高中正義 / TRAUMATIC・極東探偵団

高中正義で最初に買ったアルバムはこれです。

というのもギターマガジンに”渚・モデラート”のタブ譜が載っていて、それをコピーするためという普通と逆のパターンを辿ったためだったような…。

高中正義の代表曲の一つになった”渚・モデラート”のアルバムというイメージですが、個人的には”Chase”が裏のメインのように思っていました。 “Chase”は”渚・モデラート”に負けず劣らず名曲だと思います。 この当時のライブでもこの2曲はやっていましたね。

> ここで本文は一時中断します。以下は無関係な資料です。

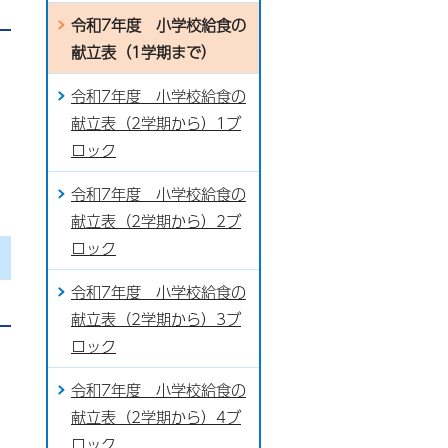
令和7年度 小学校給食の
献立表（1学期まで）
令和7年度 小学校給食の
献立表（2学期から）1ブ
ロック
令和7年度 小学校給食の
献立表（2学期から）2ブ
ロック
令和7年度 小学校給食の
献立表（2学期から）3ブ
ロック
令和7年度 小学校給食の
献立表（2学期から）4ブ
ロック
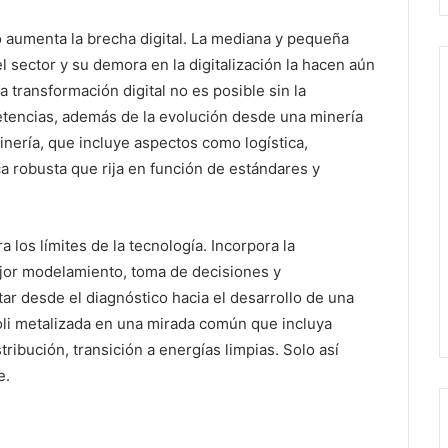
o aumenta la brecha digital. La mediana y pequeña
 sector y su demora en la digitalización la hacen aún
 transformación digital no es posible sin la
etencias, además de la evolución desde una minería
nería, que incluye aspectos como logística,
ca robusta que rija en función de estándares y
a los límites de la tecnología. Incorpora la
jor modelamiento, toma de decisiones y
tar desde el diagnóstico hacia el desarrollo de una
poli metalizada en una mirada común que incluya
stribución, transición a energías limpias. Solo así
e.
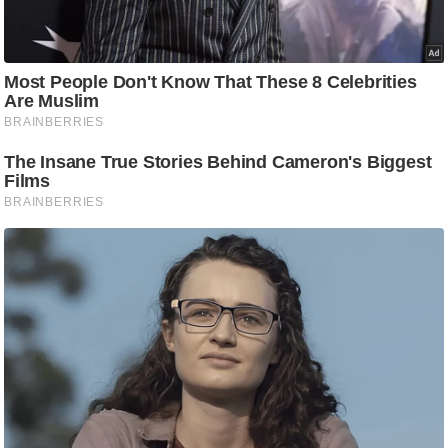
g
N
e
w
s
ला
इ
फ
स्टा
इ
ल
टे
क्नॉ
लॉ
जी
ब्यू
टी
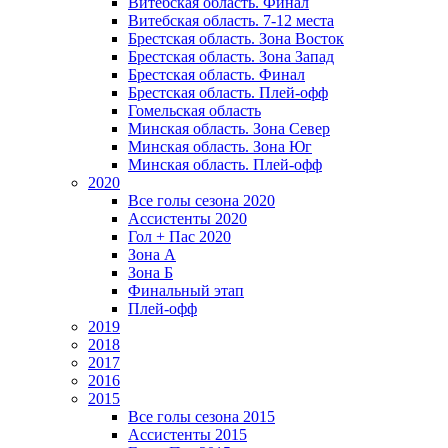
Витебская область. Финал
Витебская область. 7-12 места
Брестская область. Зона Восток
Брестская область. Зона Запад
Брестская область. Финал
Брестская область. Плей-офф
Гомельская область
Минская область. Зона Север
Минская область. Зона Юг
Минская область. Плей-офф
2020
Все голы сезона 2020
Ассистенты 2020
Гол + Пас 2020
Зона А
Зона Б
Финальный этап
Плей-офф
2019
2018
2017
2016
2015
Все голы сезона 2015
Ассистенты 2015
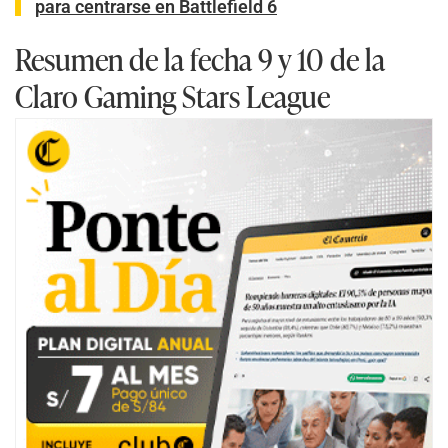
para centrarse en Battlefield 6
Resumen de la fecha 9 y 10 de la
Claro Gaming Stars League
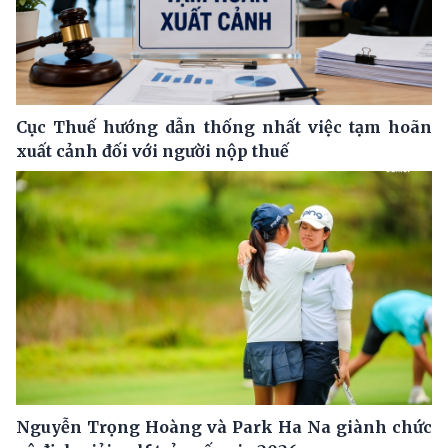
Cục Thuế hướng dẫn thống nhất việc tạm hoãn
xuất cảnh đối với người nộp thuế
Nguyễn Trọng Hoàng và Park Ha Na giành chức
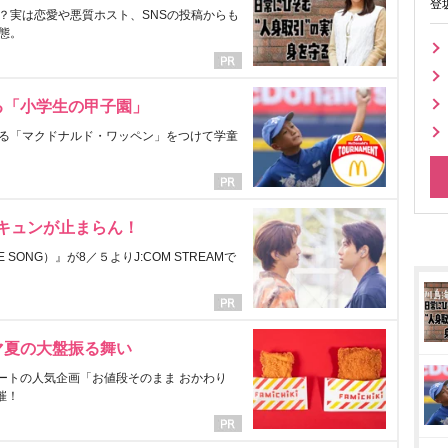
登
？実は恋愛や悪質ホスト、SNSの投稿からも
態。
る「小学生の甲子園」
る「マクドナルド・ワッペン」をつけて学童
にキュンが止まらん！
ONG）』が8／５よりJ:COM STREAMで
マ夏の大盤振る舞い
ートの人気企画「お値段そのまま おかわり
催！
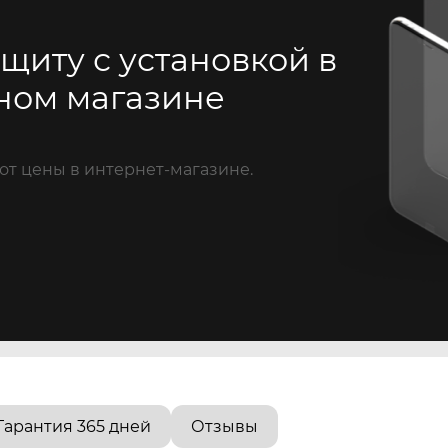
щиту с установкой в
ном магазине
от цены в интернет-магазине.
Гарантия 365 дней
Отзывы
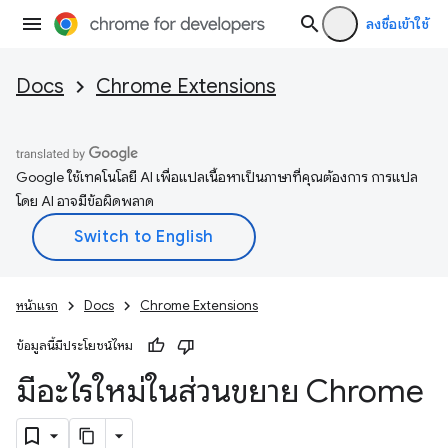
ลงชื่อเข้าใช้
Docs
Chrome Extensions
Google ใช้เทคโนโลยี AI เพื่อแปลเนื้อหาเป็นภาษาที่คุณต้องการ การแปล
โดย AI อาจมีข้อผิดพลาด
หน้าแรก
Docs
Chrome Extensions
ข้อมูลนี้มีประโยชน์ไหม
มีอะไรใหม่ในส่วนขยาย Chrome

この2作前の”Can I Sing?”から打ち込みが増えましたが、このアルバムではほぼ全編にわたって打ち込みがメインになっています。 そのせいか、全体的にボーカルを入れた曲が多いです。 有名どころだと松任谷由美と矢野顕子の”China”、岸田今日子の語りの”TRAUMATIC”があったりとバラエティに気を使った感じはします。 そうしたせいで、ギター・アルバムというイメージは希薄になってしまっています。結構弾いているのですが。

“渚・モデラート”はイントロ、テーマ、キーボード、コーラス・アレンジ、ストリングス・アレンジは今聴いても完璧です。 打ち込みの淡々としたリズムトラックもかえってマッチしています。時代を超える曲とはこういう曲のことを言うのでしょう。

一方の”Chase”は打ち込みのバックが少し単調です。ライブでは人力で演奏していて、そちらの方がこの曲は合っていると思います。 曲やギターはすごく良いので、今やるならもっとリアルにバッキングトラックを作るところでしょう。ライブ向きの曲です。

ギターのサウンドは少し引っ込み気味ですが、歪みの音もぼくは大好きなアルバムです。 一時期(“Finger Dancin'”の頃など)は中域が強くて、乾いた歪みだったのですが、この頃の高中正義は(聴感上の)歪み感も少し増えてドライブ感とツヤがあります。 特に”渚・モデラート”はかすかに聞こえるディレイとピッキングの絶妙な強弱で、歌わせるギターの一つの見本でしょう。 “Chase”などでは歪みを増量しているようです。

最後の”Lagoon Music”は地味に思うかも知れませんが、夏にぴったりのゆったりとした佳曲です。 ぼくは高校時代の夏休みの終わりを懐かしく思い出します。